■ EXERCISE ■
When you copy the entries, keep every word exactly as it stands.

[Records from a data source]

-*-*-

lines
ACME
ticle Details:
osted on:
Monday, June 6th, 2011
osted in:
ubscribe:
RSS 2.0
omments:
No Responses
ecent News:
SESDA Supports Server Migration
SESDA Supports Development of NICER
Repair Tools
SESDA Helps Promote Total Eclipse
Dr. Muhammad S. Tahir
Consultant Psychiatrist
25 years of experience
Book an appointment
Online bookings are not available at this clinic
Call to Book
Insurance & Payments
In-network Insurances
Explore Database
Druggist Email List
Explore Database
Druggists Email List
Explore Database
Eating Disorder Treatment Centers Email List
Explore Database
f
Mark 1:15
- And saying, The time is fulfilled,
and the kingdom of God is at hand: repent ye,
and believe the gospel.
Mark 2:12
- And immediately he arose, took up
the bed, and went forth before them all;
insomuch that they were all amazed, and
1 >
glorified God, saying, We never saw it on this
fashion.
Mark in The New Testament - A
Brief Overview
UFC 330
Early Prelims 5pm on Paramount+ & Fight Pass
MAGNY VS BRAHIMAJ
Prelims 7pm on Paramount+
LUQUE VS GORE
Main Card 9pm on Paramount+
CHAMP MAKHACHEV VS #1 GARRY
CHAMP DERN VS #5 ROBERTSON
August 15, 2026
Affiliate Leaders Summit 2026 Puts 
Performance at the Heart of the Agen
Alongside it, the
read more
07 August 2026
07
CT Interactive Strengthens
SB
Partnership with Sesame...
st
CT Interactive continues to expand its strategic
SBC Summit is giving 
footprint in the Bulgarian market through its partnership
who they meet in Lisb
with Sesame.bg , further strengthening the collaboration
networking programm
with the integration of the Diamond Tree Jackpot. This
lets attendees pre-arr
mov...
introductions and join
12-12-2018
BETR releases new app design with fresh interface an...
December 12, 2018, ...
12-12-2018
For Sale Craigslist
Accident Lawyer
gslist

-*-*-

■ RESPONSE BOX ■
lines
ACME
ticle Details:
osted on:
Monday, June 6th, 2011
osted in:
ubscribe:
RSS 2.0
omments:
No Responses
ecent News:
SESDA Supports Server Migration
SESDA Supports Development of NICER
Repair Tools
SESDA Helps Promote Total Eclipse
Dr. Muhammad S. Tahir
Consultant Psychiatrist
25 years of experience
Book an appointment
Online bookings are not available at this clinic
Call to Book
Insurance & Payments
In-network Insurances
Explore Database
Druggist Email List
Explore Database
Druggists Email List
Explore Database
Eating Disorder Treatment Centers Email List
Explore Database
f
Mark 1:15
- And saying, The time is fulfilled,
and the kingdom of God is at hand: repent ye,
and believe the gospel.
Mark 2:12
- And immediately he arose, took up
the bed, and went forth before them all;
insomuch that they were all amazed, and
1 >
glorified God, saying, We never saw it on this
fashion.
Mark in The New Testament - A
Brief Overview
UFC 330
Early Prelims 5pm on Paramount+ & Fight Pass
MAGNY VS BRAHIMAJ
Prelims 7pm on Paramount+
LUQUE VS GORE
Main Card 9pm on Paramount+
CHAMP MAKHACHEV VS #1 GARRY
CHAMP DERN VS #5 ROBERTSON
August 15, 2026
Affiliate Leaders Summit 2026 Puts 
Performance at the Heart of the Agen
Alongside it, the
read more
07 August 2026
07
CT Interactive Strengthens
SB
Partnership with Sesame...
st
CT Interactive continues to expand its strategic
SBC Summit is giving 
footprint in the Bulgarian market through its partnership
who they meet in Lisb
with Sesame.bg , further strengthening the collaboration
networking programm
with the integration of the Diamond Tree Jackpot. This
lets attendees pre-arr
mov...
introductions and join
12-12-2018
BETR releases new app design with fresh interface an...
December 12, 2018, ...
12-12-2018
For Sale Craigslist
Accident Lawyer
gslist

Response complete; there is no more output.